Liest man freilich sein Vorwort zum neunten Buche, so sollte man glauben, daß er die Gebrechlichkeit dieser Grundlage erkannt habe und lieber eine Germania nova ohne die Auflösung der Rätsel des Ptolemäus bieten möchte.[5] Aber dazu ist niemand weniger


  1. [281] 103) In der Apologia contra Leonhartum Iustinianum Venetum [vgl. oben IV, Anm. 11]: Germanis ego quoque nullam aut concedo aut concedendam esse puto latinitatis locupletandae vel mutandae auctoritatem.
  2. [281] 104) Exegesis VI, 14: Haec facta memoriae digna Stilico perpetravit, quare non minor, si a Claudiano illo ad adulandum nato adeo extollitur.

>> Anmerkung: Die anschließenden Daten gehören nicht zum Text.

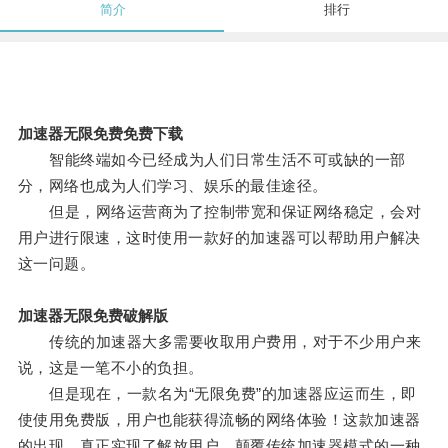
简介
排行
加速器无限免费免费下载
智能终端如今已经成为人们日常生活不可或缺的一部
分，网络也成为人们学习、娱乐的最佳途径。
但是，网络运营商为了控制带宽和保证网络稳定，会对
用户进行限速，这时使用一款好的加速器可以帮助用户解决
这一问题。
加速器无限免费破解版
传统的加速器大多需要收取用户费用，对于不少用户来
说，这是一笔不小的负担。
但是现在，一款名为“无限免费”的加速器应运而生，即
使使用免费版，用户也能获得流畅的网络体验！这款加速器
的出现，真正实现了解放用户，颠覆传统加速器模式的一种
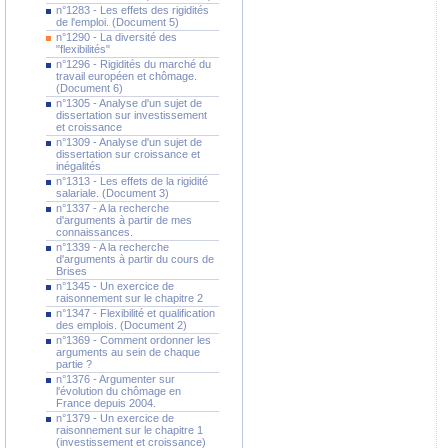
n°1283 - Les effets des rigidités
de l'emploi. (Document 5)
n°1290 - La diversité des
"flexibilités"
n°1296 - Rigidités du marché du
travail européen et chômage.
(Document 6)
n°1305 - Analyse d'un sujet de
dissertation sur investissement
et croissance
n°1309 - Analyse d'un sujet de
dissertation sur croissance et
inégalités
n°1313 - Les effets de la rigidité
salariale. (Document 3)
n°1337 - A la recherche
d'arguments à partir de mes
connaissances.
n°1339 - A la recherche
d'arguments à partir du cours de
Brises
n°1345 - Un exercice de
raisonnement sur le chapitre 2
n°1347 - Flexibilité et qualification
des emplois. (Document 2)
n°1369 - Comment ordonner les
arguments au sein de chaque
partie ?
n°1376 - Argumenter sur
l'évolution du chômage en
France depuis 2004.
n°1379 - Un exercice de
raisonnement sur le chapitre 1
(investissement et croissance)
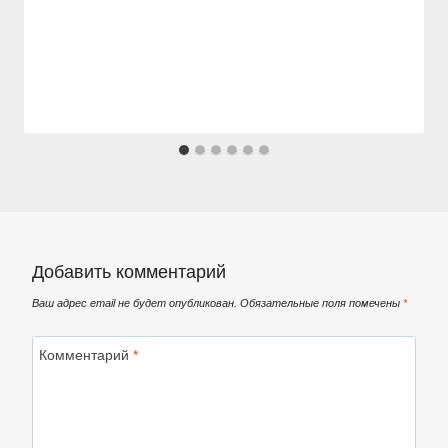
Добавить комментарий
Ваш адрес email не будет опубликован.
Обязательные поля помечены
*
Комментарий
*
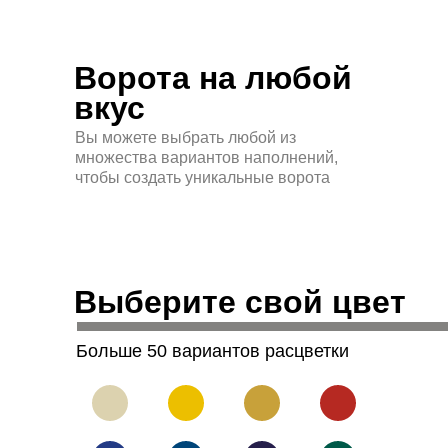
Ворота на любой
вкус
Вы можете выбрать любой из
множества вариантов наполнений,
чтобы создать уникальные ворота
Выберите свой цвет
Больше 50 вариантов расцветки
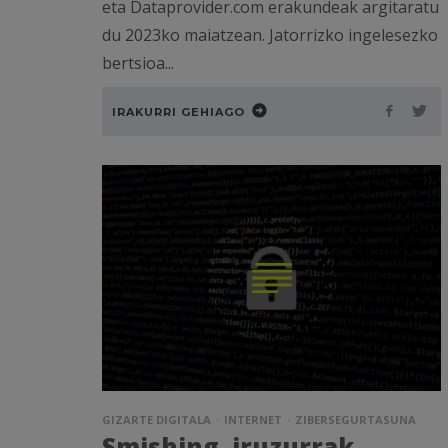
eta Dataprovider.com erakundeak argitaratu
du 2023ko maiatzean. Jatorrizko ingelesezko
bertsioa...
IRAKURRI GEHIAGO
GIZARTE DIGITALA
INTERNET
ZIBERSEGURTASUNA
Smishing, iruzurrak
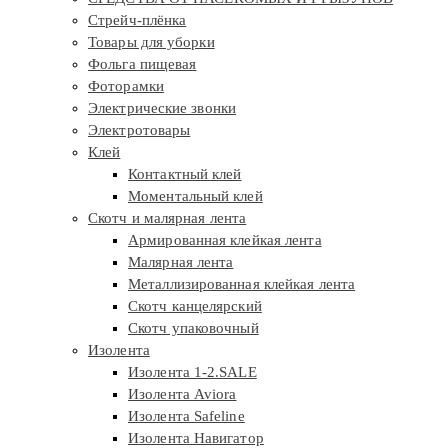
Стрейч-плёнка
Товары для уборки
Фольга пищевая
Фоторамки
Электрические звонки
Электротовары
Клей
Контактный клей
Моментальный клей
Скотч и малярная лента
Армированная клейкая лента
Малярная лента
Металлизированная клейкая лента
Скотч канцелярский
Скотч упаковочный
Изолента
Изолента 1-2.SALE
Изолента Aviora
Изолента Safeline
Изолента Навигатор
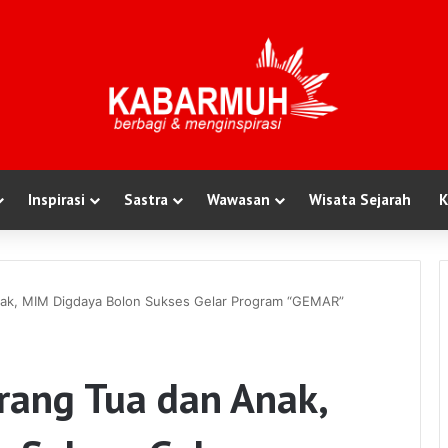
Inspirasi
Sastra
Wawasan
Wisata Sejarah
K
nak, MIM Digdaya Bolon Sukses Gelar Program “GEMAR”
rang Tua dan Anak,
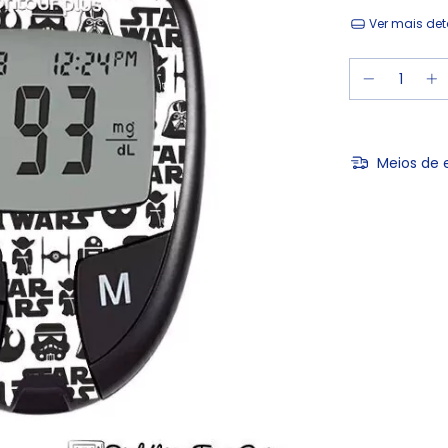
Ver mais det
Meios de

Meritur hic adoream Romanorum ducum longe maximam, si nobis cum perfidia res erit. – VI, 18: Id honoris Odoacri Theodericus Ostrogotthorum rex iniquo ferens animo a Zenone inductus est ad expellendum Odoacrum ab Italia.
  3. [281] 105) Exegesis VIII, 15; vgl. X, 10: Inter primipilares Io. Schoner mathematicus Bambergensis sacer et mirabilis videbatur. Erant et alii boni, his ut doctrina, ita sana traditione in nullo posteriores, quos oculis nostris Io. Virdung Hasfurdensis subiecit, vir cordatus et cui non vulgarem experientiam rerum usus, longa peregrinatio ac aetas concessit. – Er spricht dann von Johann Schöners jüngst [d. h. 1515] erschienenem Werke [der Luculentissima terrae descriptio] und sagt davon wie oben Anm. 97 von Wimpfelings Epitome: Hunc solum nostro operi coniunge et coniunctissimum dices.
  4. [281] 106) Exegesis IX, 5: Inter plures Ptolemaei enarratores calculum unus penes me reperit, qui alioquin ἀνώνυμος quadam festivitate operam suam non sine laude posteris participavit. – Das ist, wie die folgenden Angaben zeigen, Nikolaus Donis, dessen Register zu diesem Kapitel zu vergleichen ist. Irenikus kennt übrigens auch die Ptolemäusausgabe von Waldseemüller-Philesius s. Exegesis VIII, 35. Ein Zitat aus der Germania des Cochläus ibid. IX, 19.
  5. [281] 107) Hic mihi igitur videtur cordatus esse et hominis captum excessisse, quicunque superstitiosum Ptolemei nucleum fregerit eiusque nomina, praesertim civitatibus Germanicis imposita nostri seculi tenori restituerit, quod tam facile est, quam integrum aliquem illius gallinatii haustorem reperire.